Re: [PATCH v2 0/3] EM / PM: Inefficient OPPs

From: Lukasz Luba
Date: Wed May 26 2021 - 06:24:31 EST




On 5/26/21 10:38 AM, Viresh Kumar wrote:
On 26-05-21, 10:01, Vincent Donnefort wrote:
I originally considered to add the inefficient knowledge into the CPUFreq table.

I wasn't talking about the cpufreq table here in the beginning, but calling
dev_pm_opp_disable(), which will eventually reflect in cpufreq table as well.

But I then gave up the idea for two reasons:

* The EM depends on having schedutil enabled. I don't think that any
other governor would then manage to rely on the inefficient OPPs. (also I
believe Peter had a plan to keep schedutil as the one and only governor)

Right, that EM is only there for schedutil.

I would encourage if this can be done even without the EM dependency, if
possible. It would be a good thing to do generally for any driver that wants to
do that.

* The CPUfreq driver doesn't have to rely on the CPUfreq table, if the
knowledge about inefficient OPPs is into the latter, some drivers might not
be able to rely on the feature (you might say 'their loss' though :))

For those reasons, I thought that adding inefficient support into the
CPUfreq table would complexify a lot the patchset for no functional gain.

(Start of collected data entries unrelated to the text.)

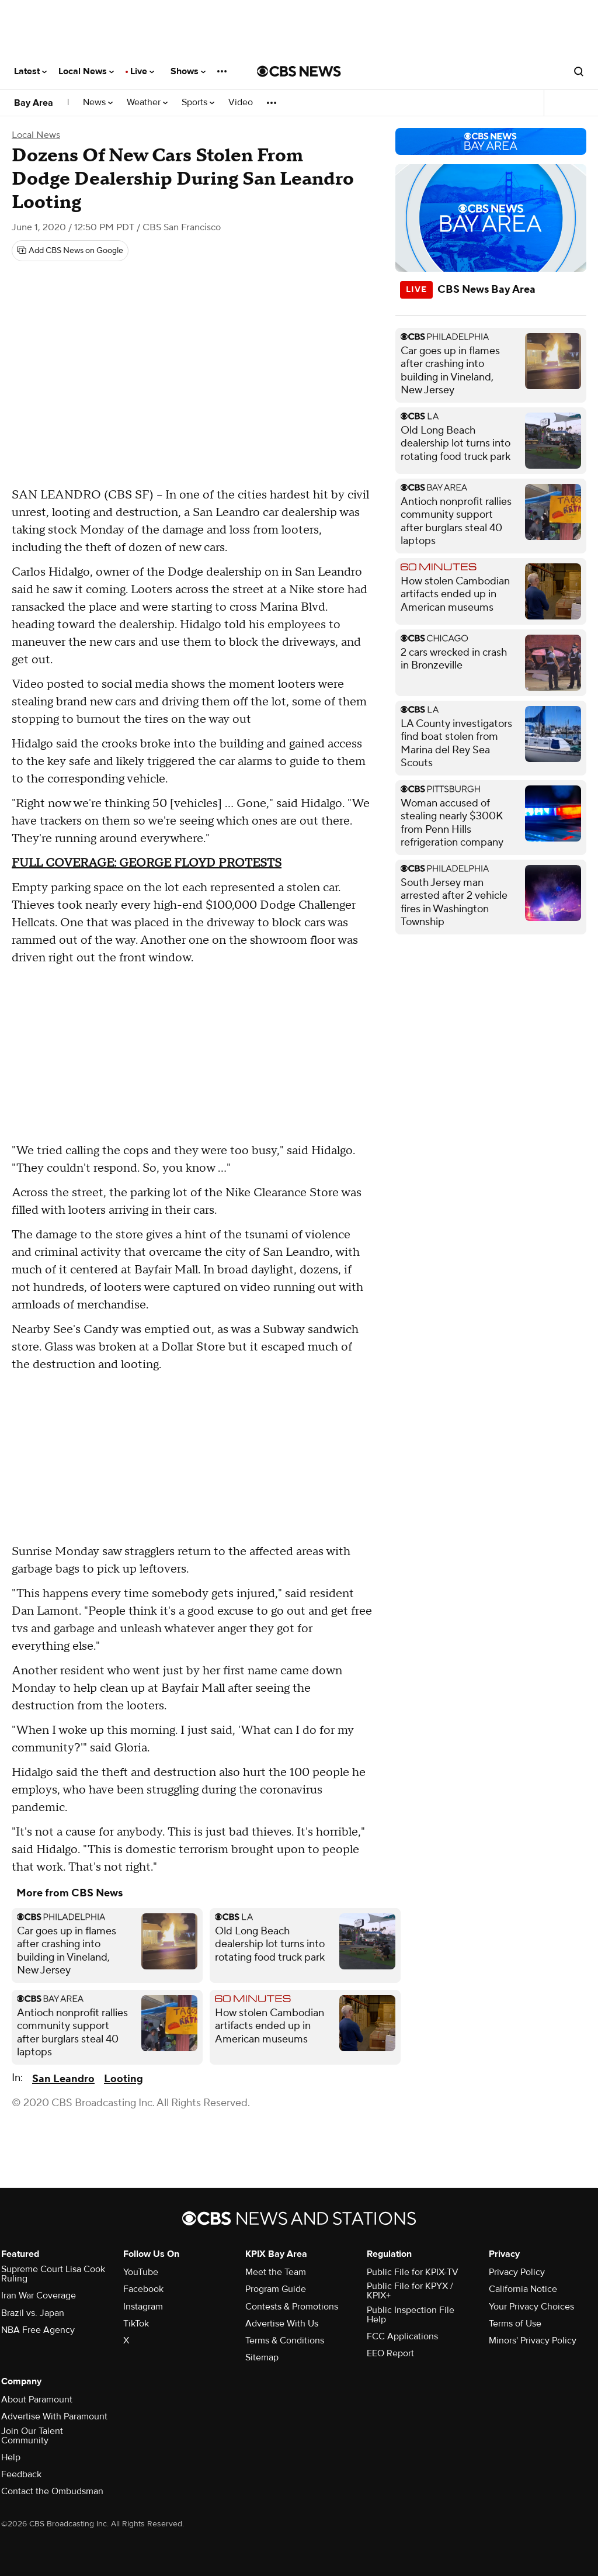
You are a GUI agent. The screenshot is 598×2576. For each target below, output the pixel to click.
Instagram (143, 2306)
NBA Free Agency (38, 2330)
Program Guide (275, 2289)
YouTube (140, 2272)
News (98, 102)
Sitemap (262, 2357)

What about disabling the OPP in the OPP core itself ? So every user will get the
same picture.

There are SoCs which have OPPs every 100MHz even at high freq. They are
used e.g. when thermal kicks in. We shouldn't disable them in generic
frameworks like OPP. They might be used to provide enough CPU capacity,
when temp is high. Imagine you have a board which does some work:
sends and received some UDP packets. The board has been tested in oven
that it will still be able to handle X messages/sec but using an OPP, which in our heuristic is 'inefficient'. You cannot go above, because it
will overheat the SoC, you might go below and find first 'efficient'
OPP. You might harm this board performance if e.g. the OPP is 20% slower
that this 'inefficient' which was tested by engineers.



Since the whole thing depends on EM and OPPs, I think we can actually do this.

When the cpufreq driver registers with the EM core, lets find all the
Inefficient OPPs and disable them once and for all. Of course, this must be done
on voluntarily basis, a flag from the drivers will do. With this, we won't be
required to update any thing at any of the governors end.

We still need to keep the inefficient OPPs for thermal reason.

How will that benefit us if that OPP is never going to run anyway ? We won't be

This OPP still might be used, the Vincent heuristic is just a 'hint'.
Schedutil will check policy->max and could clamp the 'efficient'
returned freq to first allowed, which might be 'inefficient'

cooling down the CPU then, isn't it ?

The 'inefficient' OPP is called from our 'energy placement' angle. For
other folks from automotive, industrial or IoT who are stress testing
SoCs and boards in various circumstances, they might call our
'inefficient' perf state as 'efficient' - for they need.

In our internal review I pointed that we are optimizing for mobiles with
this and we might actually need a #ifdef, config or a switch for this
heuristic.